Dat is ergens ook logisch, vindt Meulemans. Ze wijst op een grote Amerikaanse studie die eerder dit jaar werd aangekondigd. Vijf jaar lang zullen wetenschappers bij tienduizend proefpersonen monitoren wat ze eten en hoe hun lichaam daarop reageert, door bijvoorbeeld hun bloedsuikerspiegel en microbioom te controleren. De onderzoekers zullen ook naar het DNA van de proefpersonen kijken, in de hoop meer te leren over welk voedingspatroon bij wie past. ‘Dergelijke grote en dure studies staan nog in de kinderschoenen’, zegt Meulemans. ‘De huidige stand van de wetenschap laat echt gepersonaliseerd voedingsadvies simpelweg nog niet toe.’

Een soortgelijke boodschap krijg ik van de Nederlandse geneticus Hidde Haisma (Rijksuniversiteit Groningen). Haisma werkt op dit moment mee aan een studie die probeert verbanden te leggen tussen de genen en fysieke eigenschappen van profvoetballers, in de hoop dat die kennis zal toelaten atleten beter te begeleiden. ‘Maar op dit moment is het nog te vroeg om aan zo’n test sterke conclusies te verbinden.’

Omgekeerd effect

Dat het nog te vroeg is om dit soort testen aan te bieden, daar is arts en Emma Health-oprichter Servaas Bingé het niet mee eens. ‘Wachten tot de kennis compleet is, staat de evolutie van de geneeskunde in de weg’, aldus Bingé. ‘Wij volgen de literatuur op en als inzichten veranderen, dan geven we die informatie aan onze klanten mee.’

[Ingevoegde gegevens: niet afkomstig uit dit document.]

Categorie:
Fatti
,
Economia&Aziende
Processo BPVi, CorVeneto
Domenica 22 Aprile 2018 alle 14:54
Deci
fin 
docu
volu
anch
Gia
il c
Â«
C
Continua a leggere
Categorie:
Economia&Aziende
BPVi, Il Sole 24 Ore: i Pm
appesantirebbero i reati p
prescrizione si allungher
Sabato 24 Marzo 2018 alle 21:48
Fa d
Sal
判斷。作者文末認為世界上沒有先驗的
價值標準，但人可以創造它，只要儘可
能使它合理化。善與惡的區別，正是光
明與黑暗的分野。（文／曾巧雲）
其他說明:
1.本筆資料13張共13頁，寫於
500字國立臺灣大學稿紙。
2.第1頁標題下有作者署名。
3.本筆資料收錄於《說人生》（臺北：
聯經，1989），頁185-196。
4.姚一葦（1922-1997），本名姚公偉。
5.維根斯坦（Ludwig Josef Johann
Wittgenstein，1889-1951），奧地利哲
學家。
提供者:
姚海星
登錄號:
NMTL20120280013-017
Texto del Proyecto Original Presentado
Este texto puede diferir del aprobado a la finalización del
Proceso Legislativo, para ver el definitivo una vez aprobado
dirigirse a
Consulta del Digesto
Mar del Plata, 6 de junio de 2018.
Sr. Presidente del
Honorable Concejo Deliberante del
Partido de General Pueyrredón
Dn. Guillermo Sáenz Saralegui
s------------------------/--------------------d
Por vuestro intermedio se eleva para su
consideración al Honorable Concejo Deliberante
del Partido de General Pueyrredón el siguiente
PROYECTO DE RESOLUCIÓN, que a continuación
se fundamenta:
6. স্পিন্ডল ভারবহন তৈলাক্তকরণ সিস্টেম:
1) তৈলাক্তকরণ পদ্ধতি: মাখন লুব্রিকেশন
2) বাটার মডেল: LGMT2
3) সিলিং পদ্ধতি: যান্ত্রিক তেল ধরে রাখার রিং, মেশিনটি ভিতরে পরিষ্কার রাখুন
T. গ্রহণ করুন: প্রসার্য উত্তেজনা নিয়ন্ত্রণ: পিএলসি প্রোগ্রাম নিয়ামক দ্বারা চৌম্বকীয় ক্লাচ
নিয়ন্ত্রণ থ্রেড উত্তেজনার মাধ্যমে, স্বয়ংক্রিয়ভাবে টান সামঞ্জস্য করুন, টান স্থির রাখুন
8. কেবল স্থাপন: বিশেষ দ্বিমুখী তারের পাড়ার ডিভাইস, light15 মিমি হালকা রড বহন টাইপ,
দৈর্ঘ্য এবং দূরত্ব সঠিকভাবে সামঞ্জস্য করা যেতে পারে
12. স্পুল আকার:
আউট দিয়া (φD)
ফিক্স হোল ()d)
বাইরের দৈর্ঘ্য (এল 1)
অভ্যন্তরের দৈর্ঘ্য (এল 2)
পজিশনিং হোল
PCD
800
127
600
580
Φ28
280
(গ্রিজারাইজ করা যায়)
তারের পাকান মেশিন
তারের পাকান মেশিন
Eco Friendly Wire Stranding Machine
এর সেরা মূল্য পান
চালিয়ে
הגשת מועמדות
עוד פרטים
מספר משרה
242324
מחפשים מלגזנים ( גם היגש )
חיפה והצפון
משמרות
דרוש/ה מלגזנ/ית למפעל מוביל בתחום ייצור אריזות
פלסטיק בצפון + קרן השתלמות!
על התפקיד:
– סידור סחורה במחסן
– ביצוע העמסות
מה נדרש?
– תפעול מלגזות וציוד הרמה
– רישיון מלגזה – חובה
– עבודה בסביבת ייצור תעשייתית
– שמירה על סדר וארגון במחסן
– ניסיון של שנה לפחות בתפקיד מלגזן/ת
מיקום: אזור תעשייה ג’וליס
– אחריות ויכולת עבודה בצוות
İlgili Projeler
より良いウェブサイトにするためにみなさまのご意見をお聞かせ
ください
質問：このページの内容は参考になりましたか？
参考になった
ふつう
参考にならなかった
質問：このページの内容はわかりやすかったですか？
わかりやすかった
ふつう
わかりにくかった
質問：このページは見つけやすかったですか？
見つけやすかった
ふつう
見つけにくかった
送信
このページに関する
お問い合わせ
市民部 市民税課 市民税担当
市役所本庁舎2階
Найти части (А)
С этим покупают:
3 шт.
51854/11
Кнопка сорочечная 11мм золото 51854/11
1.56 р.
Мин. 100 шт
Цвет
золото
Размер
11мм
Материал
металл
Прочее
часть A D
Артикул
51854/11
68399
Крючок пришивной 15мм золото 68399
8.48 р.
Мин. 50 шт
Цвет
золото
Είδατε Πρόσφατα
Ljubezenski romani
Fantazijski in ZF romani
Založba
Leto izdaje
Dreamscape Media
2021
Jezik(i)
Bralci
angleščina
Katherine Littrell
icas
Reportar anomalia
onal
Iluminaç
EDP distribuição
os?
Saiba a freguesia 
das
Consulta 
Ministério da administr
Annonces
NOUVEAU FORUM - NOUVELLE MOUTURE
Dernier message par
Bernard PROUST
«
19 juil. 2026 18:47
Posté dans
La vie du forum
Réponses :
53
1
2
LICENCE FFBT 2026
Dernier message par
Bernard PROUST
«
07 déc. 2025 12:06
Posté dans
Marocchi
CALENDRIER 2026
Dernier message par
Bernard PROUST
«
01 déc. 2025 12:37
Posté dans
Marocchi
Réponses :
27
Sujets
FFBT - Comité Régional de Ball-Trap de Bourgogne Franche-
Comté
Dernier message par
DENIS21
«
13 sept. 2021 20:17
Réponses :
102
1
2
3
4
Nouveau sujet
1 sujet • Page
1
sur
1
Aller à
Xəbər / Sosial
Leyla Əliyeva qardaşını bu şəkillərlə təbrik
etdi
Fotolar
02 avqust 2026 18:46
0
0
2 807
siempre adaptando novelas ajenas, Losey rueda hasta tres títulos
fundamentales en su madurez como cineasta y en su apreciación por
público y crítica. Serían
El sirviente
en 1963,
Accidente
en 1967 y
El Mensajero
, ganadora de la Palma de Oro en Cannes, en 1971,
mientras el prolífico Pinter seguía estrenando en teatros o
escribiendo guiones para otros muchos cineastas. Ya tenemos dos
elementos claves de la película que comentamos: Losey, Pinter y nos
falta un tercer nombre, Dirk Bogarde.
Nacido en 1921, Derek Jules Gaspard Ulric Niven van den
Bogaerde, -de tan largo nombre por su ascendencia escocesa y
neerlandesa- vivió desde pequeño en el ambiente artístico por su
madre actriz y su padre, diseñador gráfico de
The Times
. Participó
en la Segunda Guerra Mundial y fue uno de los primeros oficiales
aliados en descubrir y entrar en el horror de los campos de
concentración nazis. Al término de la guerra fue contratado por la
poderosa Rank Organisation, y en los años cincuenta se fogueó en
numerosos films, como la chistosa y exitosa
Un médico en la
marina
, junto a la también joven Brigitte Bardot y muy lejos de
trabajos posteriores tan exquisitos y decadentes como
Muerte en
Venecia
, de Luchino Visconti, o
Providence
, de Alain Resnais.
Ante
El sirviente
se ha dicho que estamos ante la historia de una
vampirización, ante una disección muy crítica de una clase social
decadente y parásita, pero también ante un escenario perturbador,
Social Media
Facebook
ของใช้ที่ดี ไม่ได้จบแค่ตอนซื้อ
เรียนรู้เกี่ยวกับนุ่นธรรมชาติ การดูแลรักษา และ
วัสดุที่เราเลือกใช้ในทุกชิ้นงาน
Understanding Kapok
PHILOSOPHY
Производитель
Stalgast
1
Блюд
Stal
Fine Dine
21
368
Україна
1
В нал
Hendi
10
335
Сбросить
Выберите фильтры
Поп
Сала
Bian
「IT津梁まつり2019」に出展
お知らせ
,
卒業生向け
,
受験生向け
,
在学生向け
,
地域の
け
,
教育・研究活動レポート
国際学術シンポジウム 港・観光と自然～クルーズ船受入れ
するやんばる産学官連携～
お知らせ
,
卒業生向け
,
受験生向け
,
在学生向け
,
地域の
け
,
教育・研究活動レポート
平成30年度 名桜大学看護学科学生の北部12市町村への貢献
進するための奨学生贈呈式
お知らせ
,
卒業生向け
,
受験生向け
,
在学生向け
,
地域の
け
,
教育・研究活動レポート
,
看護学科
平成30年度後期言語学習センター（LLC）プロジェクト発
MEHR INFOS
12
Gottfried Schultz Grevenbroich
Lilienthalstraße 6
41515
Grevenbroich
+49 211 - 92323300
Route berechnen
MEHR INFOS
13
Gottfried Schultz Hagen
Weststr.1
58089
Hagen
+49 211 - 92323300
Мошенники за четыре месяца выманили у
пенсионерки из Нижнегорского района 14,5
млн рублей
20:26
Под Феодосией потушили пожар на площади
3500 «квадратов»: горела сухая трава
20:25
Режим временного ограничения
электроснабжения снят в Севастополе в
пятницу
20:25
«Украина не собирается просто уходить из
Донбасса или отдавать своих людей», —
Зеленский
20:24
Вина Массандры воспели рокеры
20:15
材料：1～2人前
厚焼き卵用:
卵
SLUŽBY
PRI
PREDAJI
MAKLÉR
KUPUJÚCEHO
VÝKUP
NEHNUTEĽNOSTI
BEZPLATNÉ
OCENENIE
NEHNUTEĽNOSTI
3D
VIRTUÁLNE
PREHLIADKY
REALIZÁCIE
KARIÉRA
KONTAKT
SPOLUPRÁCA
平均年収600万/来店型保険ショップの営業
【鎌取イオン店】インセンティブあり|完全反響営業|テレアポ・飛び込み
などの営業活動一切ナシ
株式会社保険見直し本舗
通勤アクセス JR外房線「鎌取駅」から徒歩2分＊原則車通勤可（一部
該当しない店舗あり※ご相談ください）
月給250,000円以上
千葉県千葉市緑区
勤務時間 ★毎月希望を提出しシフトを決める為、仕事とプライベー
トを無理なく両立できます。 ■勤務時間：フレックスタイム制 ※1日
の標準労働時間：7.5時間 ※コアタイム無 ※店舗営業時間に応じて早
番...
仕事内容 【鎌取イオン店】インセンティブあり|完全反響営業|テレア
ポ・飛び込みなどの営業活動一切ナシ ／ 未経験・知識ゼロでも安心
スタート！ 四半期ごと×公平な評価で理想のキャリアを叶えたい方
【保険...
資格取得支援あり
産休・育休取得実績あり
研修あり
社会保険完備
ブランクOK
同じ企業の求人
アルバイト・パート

Ook bij Bevoy zijn ze ervan overtuigd dat gezondheidszorg steeds gepersonaliseerder zal worden. ‘Uiteraard moet die wetenschap nog groeien, en daar dragen we graag ons steentje aan bij’, zegt oprichter Christophe Ballet. Ballet wijst erop dat de klassieke adviezen weliswaar bekend zijn, maar dat mensen ze zelden volgen. ‘Op basis van je DNA-analyse weet je welke risicofactoren jij extra in de gaten moet houden. Mettertijd zullen adviezen specifieker worden.’

Kan informatie over hun genen mensen motiveren om zich een gezonde levensstijl aan te meten? Een overzichtsstudie in het British Medical Journal besluit dat daar geen bewijs voor is. Mensen gingen door hun risicoprofiel niet minder roken, meer bewegen of gezonder eten. Meulemans waarschuwt voor het omgekeerde effect. ‘Mensen die zich beschermd wanen door ‘goede genen’ zouden net minder belang kunnen hechten aan de gangbare adviezen. Onterecht uiteraard.’

‘Voorlopig zijn onze klanten vooral mensen die al met gezondheid bezig zijn en nog meer willen weten’, zegt Bingé. ‘Mariette, 55 jaar oud en met een hoge cholesterol en hoog risico op diabetes, bereiken we nog niet. Maar het is eigen aan elke nieuwe technologie dat er early adopters zijn en er een kritische massa nodig is voor ze doorbreekt.’

‘Als zo’n test mensen die geld genoeg hebben ertoe kan aanzetten om zich aan de gangbare adviezen te houden, dan is dat prima’, vindt Meulemans. ‘Al is het zonde om daar zoveel voor te betalen.’ ‘Deze bedrijven misbruiken nieuwe kennis om de indruk te wekken dat ze een groot verschil kunnen maken voor hun klanten’, oordeelt Devroey. ‘Terwijl de meerwaarde voor je gezondheid, laat staan voor de volksgezondheid, erg beperkt is.’